Where the estate is represented by executors, the recovery action needs to be addressed to those executors, by way of amendment in a commenced action or from the outset if a claim has yet to be brought. The actions of an executor are governed by the Administration of Estates Act (AEA) 1925, and any failure to comply with the provisions of the Act can add a further cause of action to the LA’s claim. A failure to take into account unpaid care contributions in the estate’s administration will see an executor fall foul of section 25 of the AEA 1925, and become personally liable for the debt.

It is worth bearing in mind that formal appointment under a Will is not the only basis upon which personal liability can arise; if a family member takes some action towards administering the estate in the absence of a grant of probate, this can be classed as ‘intermeddling’. An individual who intermeddles in an estate can be held personally liable for his actions.

In cases of intestacy where no family member steps in to proceed with administration, or indeed where executors are appointed but are unwilling to act and renounce their position - which is often the case where the estate will ultimately be insolvent - the LA, as creditor, is in a position to apply for a grant of probate and deal directly with the deceased person’s affairs. In many cases, this will be the only means to recover any outstanding debt and it is frequently a worthwhile course of action. Even though the estate may well be insolvent, recovering a proportion of the outstanding debt may well merit this step being taken and has to be a worthwhile consideration before a write-off is considered.
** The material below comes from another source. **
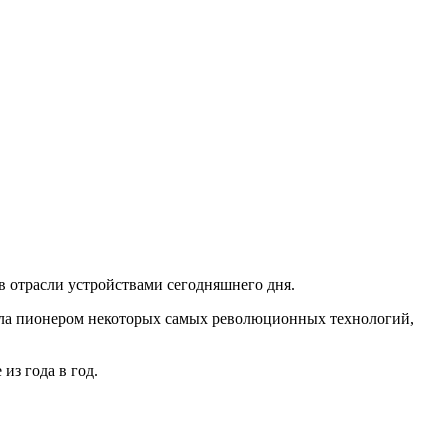
 в отрасли устройствами сегодняшнего дня.
тала пионером некоторых самых революционных технологий,
из года в год.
The procedure for any LA considering this is set out in the Non Contentious Probate Rules 1987.

Conclusion

The recovery of social care charges is certainly not straightforward. Disputed cases are rife with sensitivities, procedural peculiarities, legal and technical complexities. Nevertheless, this is far from being a reason not to pursue such cases; with appropriate handling and due care and consideration, they can be pursued effectively with a significant proportion of debts successfully recovered.

Caroline Sanders is a senior solicitor at DWF.